* [Required work] Could you retype the material, starting at its first line and ending with the line holding "เนคเทค สวทช. ร่วมขับเคลื่อนโลจิสติกส์ไทยสู่", and keep the pictures out?

■ ■ ■ ■

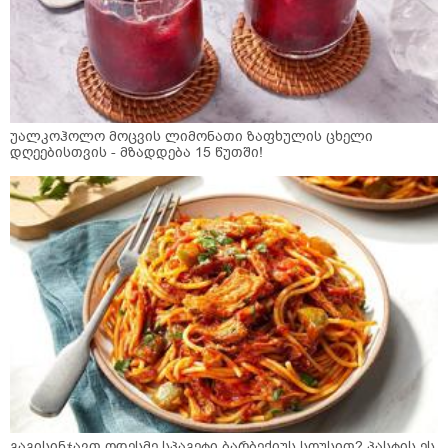
უალკოჰოლო მოცვის ლიმონათი ზაფხულის ცხელი
დღეებისთვის - მზადდება 15 წუთში!
გაგისინჯავთ ოდესმე სპაგეტი ბარბექიუს სოუსით? პასტის ეს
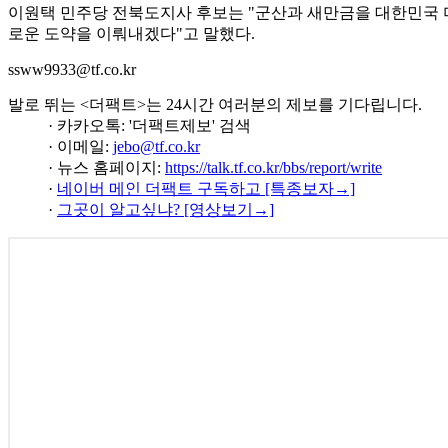
이원택 민주당 전북도지사 후보는 "군산과 새만금을 대한민국 
로운 도약을 이뤄내겠다"고 말했다.
ssww9933@tf.co.kr
발로 뛰는 <더팩트>는 24시간 여러분의 제보를 기다립니다.
· 카카오톡: '더팩트제보' 검색
· 이메일:
jebo@tf.co.kr
· 뉴스 홈페이지:
https://talk.tf.co.kr/bbs/report/write
·
네이버 메인 더팩트 구독하고 [특종보자→]
·
그곳이 알고싶냐? [영상보기→]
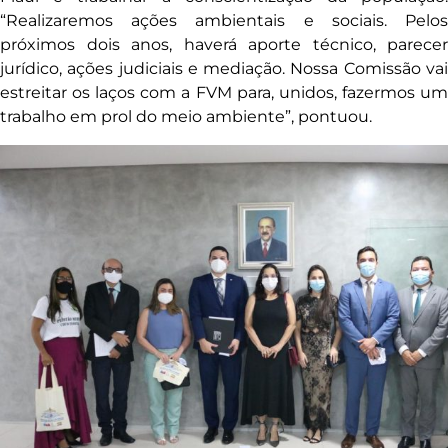
“Realizaremos ações ambientais e sociais. Pelos
próximos dois anos, haverá aporte técnico, parecer
jurídico, ações judiciais e mediação. Nossa Comissão vai
estreitar os laços com a FVM para, unidos, fazermos um
trabalho em prol do meio ambiente”, pontuou.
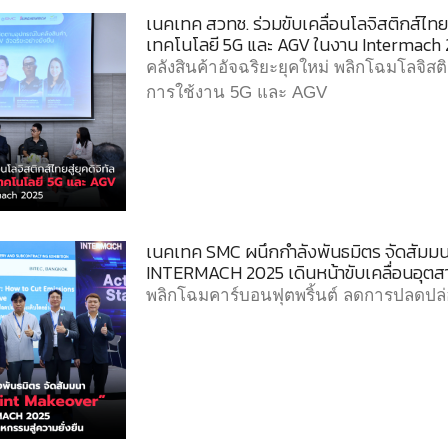
เนคเทค สวทช. ร่วมขับเคลื่อนโลจิสติกส์ไทยสู่
เทคโนโลยี 5G และ AGV ในงาน Intermach
คลังสินค้าอัจฉริยะยุคใหม่ พลิกโฉมโลจิส
การใช้งาน 5G และ AGV
เนคเทค SMC ผนึกกำลังพันธมิตร จัดสัมม
INTERMACH 2025 เดินหน้าขับเคลื่อนอุตสา
พลิกโฉมคาร์บอนฟุตพริ้นต์ ลดการปลดปล่อ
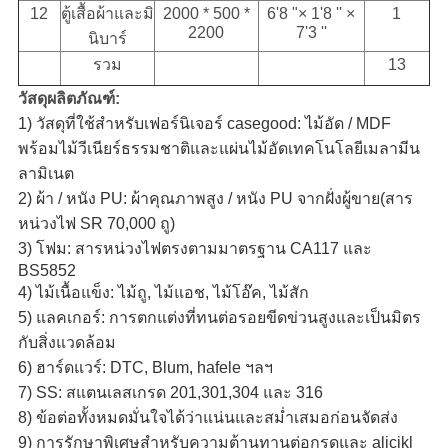
12
ตู้เสื้อผ้าและมิ
2000 * 500 *
6'8 "× 1'8 '' ×
1
2200
7'3 ''
นิบาร์
รวม
13
วัสดุผลิตภัณฑ์:
1) วัสดุที่ใช้สำหรับเฟอร์นิเจอร์ casegood: ไม้อัด / MDF
พร้อมไม้วีเนียร์ธรรมชาติและแผ่นไม้อัดเทคโนโลยีเมลามีน
ลามิเนต
2) ผ้า / หนัง PU: ผ้าคุณภาพสูง / หนัง PU จากฝั่งผู้ขาย(สาร
หน่วงไฟ SR 70,000 ถู)
3) โฟม: สารหน่วงไฟตรงตามมาตรฐาน CA117 และ
BS5852
4) ไม้เนื้อแข็ง: ไม้ถู, ไม้แอช, ไม้โอ๊ค, ไม้สัก
5) แลคเกอร์: การตกแต่งที่ทนต่อรอยขีดข่วนสูงและเป็นมิตร
กับสิ่งแวดล้อม
6) ฮาร์ดแวร์: DTC, Blum, hafele ฯลฯ
7) SS: สแตนเลสเกรด 201,301,304 และ 316
8) ข้อต่อทั้งหมดมั่นใจได้ว่าแน่นและสม่ำเสมอก่อนจัดส่ง
9) การรักษาพิเศษสำหรับความต้านทานต่อกรดและ alicikl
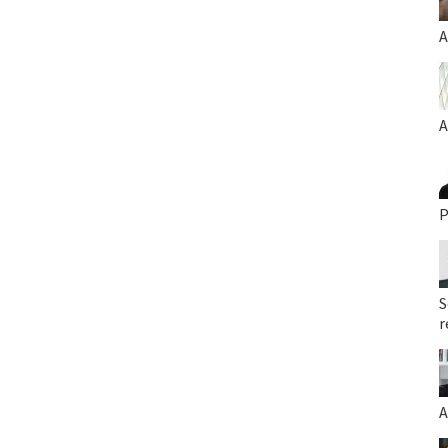
A
A
P
S
r
A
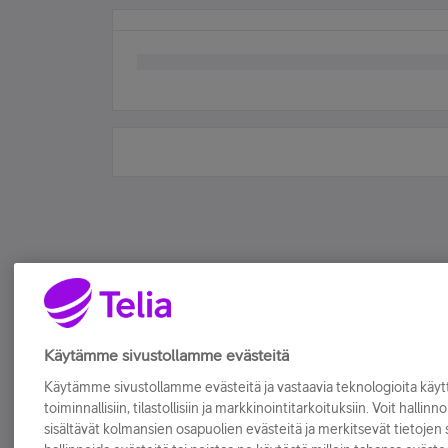
Käytämme sivustollamme evästeitä
Käytämme sivustollamme evästeitä ja vastaavia teknologioita kä
toiminnallisiin, tilastollisiin ja markkinointitarkoituksiin. Voit hallinn
sisältävät kolmansien osapuolien evästeitä ja merkitsevät tietojen si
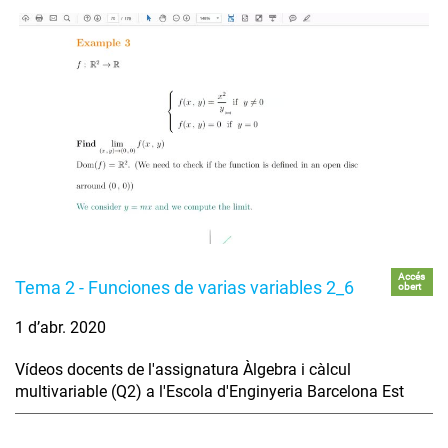
Accés
Tema 2 - Funciones de varias variables 2_6
obert
1 d’abr. 2020
Vídeos docents de l'assignatura Àlgebra i càlcul
multivariable (Q2) a l'Escola d'Enginyeria Barcelona Est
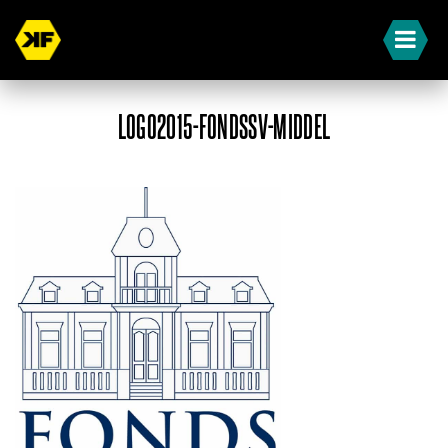
LOGO2015-FONDSSV-MIDDEL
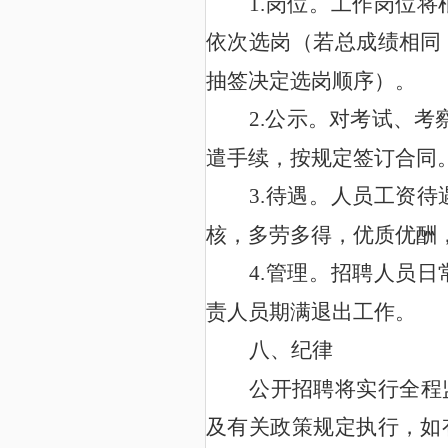
1.
岗
位
。
工作岗位将
依次选岗（若总成绩相同
抽签决定选岗顺序）。
2.
公示。对考试、考
遣手续，按规定签订合同
3.
待遇。
人员
工资
待
核，多劳多得，优质优酬
4.
管理。招聘人员日
责人员期满退出工作。
八、纪律
公开招聘将实行全程
及有关政策规定执行，如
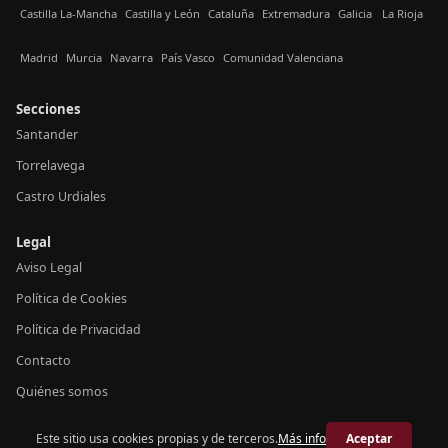
Castilla La-Mancha
Castilla y León
Cataluña
Extremadura
Galicia
La Rioja
Madrid
Murcia
Navarra
País Vasco
Comunidad Valenciana
Secciones
Santander
Torrelavega
Castro Urdiales
Legal
Aviso Legal
Política de Cookies
Política de Privacidad
Contacto
Quiénes somos
Este sitio usa cookies propias y de terceros.
Más info
Aceptar
© 2026 Crónica Cantabria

■ ■ ■ ■

* [Reply]
უალკოჰოლო მოცვის ლიმონათი ზაფხულის ცხელი
დღეებისთვის - მზადდება 15 წუთში!
გაგისინჯავთ ოდესმე სპაგეტი ბარბექიუს სოუსით? პასტის ეს
이원택 민주당 전북도지사 후보는 "군산과 새만금을 대한민국 
로운 도약을 이뤄내겠다"고 말했다.
ssww9933@tf.co.kr
발로 뛰는 <더팩트>는 24시간 여러분의 제보를 기다립니다.
· 카카오톡: '더팩트제보' 검색
· 이메일:
jebo@tf.co.kr
· 뉴스 홈페이지:
https://talk.tf.co.kr/bbs/report/write
·
네이버 메인 더팩트 구독하고 [특종보자→]
·
그곳이 알고싶냐? [영상보기→]
“Realizaremos ações ambientais e sociais. Pelos
próximos dois anos, haverá aporte técnico, parecer
jurídico, ações judiciais e mediação. Nossa Comissão vai
estreitar os laços com a FVM para, unidos, fazermos um
trabalho em prol do meio ambiente”, pontuou.
เนคเทค สวทช. ร่วมขับเคลื่อนโลจิสติกส์ไทยสู่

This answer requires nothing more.